Predicting doses by different routes is almost never an issue. Wow!
F as a fine print parameter. Wow!
I must be working in a different industry! ; )
Respectfully, Nick, I know you're a very smart guy, so I think the only
explanation is a matter of perspective.
For a drugs used in clinical practice, perhaps your argument holds most
of the time. But for discovery and development work, these are clearly
issues that cause daily wringing of hands at research sites worldwide.

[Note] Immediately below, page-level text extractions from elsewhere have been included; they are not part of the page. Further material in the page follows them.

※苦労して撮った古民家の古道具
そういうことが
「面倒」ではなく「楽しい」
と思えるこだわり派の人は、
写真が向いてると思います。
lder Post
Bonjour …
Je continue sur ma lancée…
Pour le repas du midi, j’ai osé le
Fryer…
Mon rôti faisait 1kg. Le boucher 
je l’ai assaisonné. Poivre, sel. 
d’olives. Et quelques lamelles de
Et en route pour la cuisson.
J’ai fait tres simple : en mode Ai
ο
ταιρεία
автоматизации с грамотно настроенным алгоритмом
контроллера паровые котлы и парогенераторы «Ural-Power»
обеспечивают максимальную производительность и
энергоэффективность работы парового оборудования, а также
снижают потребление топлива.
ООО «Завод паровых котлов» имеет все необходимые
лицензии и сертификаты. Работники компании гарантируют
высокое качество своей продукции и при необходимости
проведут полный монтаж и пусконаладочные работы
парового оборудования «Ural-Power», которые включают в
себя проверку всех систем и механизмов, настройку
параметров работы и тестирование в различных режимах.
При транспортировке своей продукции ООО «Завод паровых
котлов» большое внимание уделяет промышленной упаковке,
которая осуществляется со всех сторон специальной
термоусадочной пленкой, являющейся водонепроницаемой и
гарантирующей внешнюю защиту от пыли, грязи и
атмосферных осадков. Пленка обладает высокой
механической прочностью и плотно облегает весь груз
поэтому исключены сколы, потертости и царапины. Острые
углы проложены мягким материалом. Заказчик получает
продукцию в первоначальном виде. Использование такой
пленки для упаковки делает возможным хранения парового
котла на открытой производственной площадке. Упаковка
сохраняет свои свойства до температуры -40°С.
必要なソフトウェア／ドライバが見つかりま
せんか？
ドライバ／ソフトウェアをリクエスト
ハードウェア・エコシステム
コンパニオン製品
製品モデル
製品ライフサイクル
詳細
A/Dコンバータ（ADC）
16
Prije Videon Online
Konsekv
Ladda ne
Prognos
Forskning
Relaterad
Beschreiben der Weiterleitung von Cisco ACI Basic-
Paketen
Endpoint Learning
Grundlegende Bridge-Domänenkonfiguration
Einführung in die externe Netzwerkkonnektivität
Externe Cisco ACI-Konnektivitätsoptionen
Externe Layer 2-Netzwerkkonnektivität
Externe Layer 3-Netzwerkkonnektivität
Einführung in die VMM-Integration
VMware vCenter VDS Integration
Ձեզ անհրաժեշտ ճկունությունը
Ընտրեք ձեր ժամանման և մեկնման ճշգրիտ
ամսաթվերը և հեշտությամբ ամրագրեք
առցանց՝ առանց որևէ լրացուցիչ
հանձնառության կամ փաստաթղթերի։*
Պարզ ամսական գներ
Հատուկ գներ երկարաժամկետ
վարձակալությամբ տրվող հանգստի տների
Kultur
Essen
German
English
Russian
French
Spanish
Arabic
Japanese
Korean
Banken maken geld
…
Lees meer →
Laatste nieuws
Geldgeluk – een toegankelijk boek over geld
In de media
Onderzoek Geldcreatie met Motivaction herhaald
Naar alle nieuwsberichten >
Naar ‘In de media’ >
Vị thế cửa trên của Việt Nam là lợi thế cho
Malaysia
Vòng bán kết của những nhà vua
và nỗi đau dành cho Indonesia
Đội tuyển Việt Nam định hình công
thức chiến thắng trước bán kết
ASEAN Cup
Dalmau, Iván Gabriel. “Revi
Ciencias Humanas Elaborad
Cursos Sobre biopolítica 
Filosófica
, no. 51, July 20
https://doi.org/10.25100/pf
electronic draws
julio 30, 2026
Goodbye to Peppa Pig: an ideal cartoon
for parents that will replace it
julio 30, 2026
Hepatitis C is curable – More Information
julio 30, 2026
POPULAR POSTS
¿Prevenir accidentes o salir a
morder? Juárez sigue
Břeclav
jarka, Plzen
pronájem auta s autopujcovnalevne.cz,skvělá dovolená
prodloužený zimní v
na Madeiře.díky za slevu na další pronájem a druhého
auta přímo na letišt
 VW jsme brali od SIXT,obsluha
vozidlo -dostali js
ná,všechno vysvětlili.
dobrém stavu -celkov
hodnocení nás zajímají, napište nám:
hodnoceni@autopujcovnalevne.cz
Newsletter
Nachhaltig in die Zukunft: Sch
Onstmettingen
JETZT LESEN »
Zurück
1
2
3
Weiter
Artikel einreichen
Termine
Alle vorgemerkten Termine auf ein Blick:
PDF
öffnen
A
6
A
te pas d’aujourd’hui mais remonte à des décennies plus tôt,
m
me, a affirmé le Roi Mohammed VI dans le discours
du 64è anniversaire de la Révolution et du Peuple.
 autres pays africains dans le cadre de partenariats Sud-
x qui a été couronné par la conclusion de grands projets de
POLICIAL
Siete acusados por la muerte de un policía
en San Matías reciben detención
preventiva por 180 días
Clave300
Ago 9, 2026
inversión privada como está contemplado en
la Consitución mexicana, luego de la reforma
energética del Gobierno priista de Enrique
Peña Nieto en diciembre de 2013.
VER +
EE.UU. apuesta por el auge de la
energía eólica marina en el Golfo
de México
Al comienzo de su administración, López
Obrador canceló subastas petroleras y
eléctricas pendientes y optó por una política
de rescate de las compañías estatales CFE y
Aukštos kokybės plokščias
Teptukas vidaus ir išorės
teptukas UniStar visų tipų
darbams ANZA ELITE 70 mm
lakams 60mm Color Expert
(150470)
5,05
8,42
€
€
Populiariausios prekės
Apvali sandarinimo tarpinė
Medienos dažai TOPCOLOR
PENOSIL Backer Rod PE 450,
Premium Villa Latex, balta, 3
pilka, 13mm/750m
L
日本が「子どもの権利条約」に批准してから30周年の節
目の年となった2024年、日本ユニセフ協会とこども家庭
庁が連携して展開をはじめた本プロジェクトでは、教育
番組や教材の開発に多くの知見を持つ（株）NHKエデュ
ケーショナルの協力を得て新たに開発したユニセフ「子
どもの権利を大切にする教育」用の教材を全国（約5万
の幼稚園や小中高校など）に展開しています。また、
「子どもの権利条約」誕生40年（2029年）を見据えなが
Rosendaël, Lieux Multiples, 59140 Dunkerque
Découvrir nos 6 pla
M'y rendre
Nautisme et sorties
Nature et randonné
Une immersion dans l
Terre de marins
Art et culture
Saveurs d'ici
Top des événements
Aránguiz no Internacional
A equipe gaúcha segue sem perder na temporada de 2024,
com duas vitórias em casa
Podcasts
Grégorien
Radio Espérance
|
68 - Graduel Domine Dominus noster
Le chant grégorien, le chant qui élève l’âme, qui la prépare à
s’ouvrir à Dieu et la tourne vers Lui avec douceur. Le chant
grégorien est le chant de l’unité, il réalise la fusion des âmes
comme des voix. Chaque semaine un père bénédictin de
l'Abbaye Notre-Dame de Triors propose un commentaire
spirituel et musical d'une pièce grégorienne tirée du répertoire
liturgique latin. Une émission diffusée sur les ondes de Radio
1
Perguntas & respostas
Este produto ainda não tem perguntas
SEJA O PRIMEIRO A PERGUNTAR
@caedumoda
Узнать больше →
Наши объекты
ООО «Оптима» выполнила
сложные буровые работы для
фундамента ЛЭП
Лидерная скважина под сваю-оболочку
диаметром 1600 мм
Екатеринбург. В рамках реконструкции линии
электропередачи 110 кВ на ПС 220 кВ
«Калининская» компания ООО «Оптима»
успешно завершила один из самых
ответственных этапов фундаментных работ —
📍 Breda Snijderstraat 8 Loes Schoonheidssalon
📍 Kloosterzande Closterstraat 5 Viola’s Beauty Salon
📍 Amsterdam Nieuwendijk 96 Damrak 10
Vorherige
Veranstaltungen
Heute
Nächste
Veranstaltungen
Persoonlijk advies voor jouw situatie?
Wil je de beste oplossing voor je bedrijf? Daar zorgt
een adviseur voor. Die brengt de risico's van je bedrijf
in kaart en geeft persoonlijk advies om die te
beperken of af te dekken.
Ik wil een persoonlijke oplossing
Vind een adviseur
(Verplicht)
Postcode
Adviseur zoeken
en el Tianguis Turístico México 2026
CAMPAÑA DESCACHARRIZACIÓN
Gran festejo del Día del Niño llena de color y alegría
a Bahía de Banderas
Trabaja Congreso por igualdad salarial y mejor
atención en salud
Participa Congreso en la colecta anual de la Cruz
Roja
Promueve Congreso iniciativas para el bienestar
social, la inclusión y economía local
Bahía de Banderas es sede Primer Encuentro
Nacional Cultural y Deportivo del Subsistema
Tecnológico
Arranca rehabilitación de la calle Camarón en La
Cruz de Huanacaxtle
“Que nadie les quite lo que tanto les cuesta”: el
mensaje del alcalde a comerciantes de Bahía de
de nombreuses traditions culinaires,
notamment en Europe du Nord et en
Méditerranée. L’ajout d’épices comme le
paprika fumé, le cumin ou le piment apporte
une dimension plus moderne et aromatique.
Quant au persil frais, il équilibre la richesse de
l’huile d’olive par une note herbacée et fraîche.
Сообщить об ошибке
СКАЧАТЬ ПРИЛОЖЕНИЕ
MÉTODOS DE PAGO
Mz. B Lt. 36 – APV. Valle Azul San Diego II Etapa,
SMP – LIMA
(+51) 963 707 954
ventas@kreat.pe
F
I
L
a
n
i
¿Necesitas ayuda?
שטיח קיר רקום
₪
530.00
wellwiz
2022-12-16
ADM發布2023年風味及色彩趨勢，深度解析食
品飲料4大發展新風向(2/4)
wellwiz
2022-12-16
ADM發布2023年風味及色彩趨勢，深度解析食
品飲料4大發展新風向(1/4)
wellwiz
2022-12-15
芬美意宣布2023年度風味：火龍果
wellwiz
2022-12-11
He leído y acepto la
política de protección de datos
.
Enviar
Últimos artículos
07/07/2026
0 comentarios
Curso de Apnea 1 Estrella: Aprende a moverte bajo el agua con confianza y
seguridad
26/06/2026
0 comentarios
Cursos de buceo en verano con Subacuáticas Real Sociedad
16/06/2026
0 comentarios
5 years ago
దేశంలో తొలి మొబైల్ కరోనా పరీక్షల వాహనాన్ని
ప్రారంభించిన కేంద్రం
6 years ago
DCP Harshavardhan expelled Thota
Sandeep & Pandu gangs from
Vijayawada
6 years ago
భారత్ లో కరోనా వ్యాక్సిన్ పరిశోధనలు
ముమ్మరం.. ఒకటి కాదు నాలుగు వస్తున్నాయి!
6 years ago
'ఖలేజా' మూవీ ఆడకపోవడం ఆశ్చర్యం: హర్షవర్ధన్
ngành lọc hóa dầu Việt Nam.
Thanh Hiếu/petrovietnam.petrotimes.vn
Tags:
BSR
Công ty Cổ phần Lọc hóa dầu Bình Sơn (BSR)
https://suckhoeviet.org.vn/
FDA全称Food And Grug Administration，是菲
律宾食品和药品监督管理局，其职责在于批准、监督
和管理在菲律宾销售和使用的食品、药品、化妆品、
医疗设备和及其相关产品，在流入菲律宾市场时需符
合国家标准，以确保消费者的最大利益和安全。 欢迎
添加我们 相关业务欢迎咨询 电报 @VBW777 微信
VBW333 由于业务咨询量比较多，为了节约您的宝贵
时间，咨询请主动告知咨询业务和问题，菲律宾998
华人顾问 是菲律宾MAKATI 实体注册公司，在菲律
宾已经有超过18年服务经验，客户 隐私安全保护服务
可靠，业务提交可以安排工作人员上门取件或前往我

Especially so for drugs that undergo regionally dependent
absorption/bioavailability due to regionally dependent
properties/phenomena such as solubility(pH), first pass extraction (in
the gut wall), or (saturable) transporter effects. For such drugs, which
we see virtually every month at one customer site or another, F is not a
simple ratio for oral/iv doses, and in fact F can sometimes change
significantly with relatively small changes in formulation.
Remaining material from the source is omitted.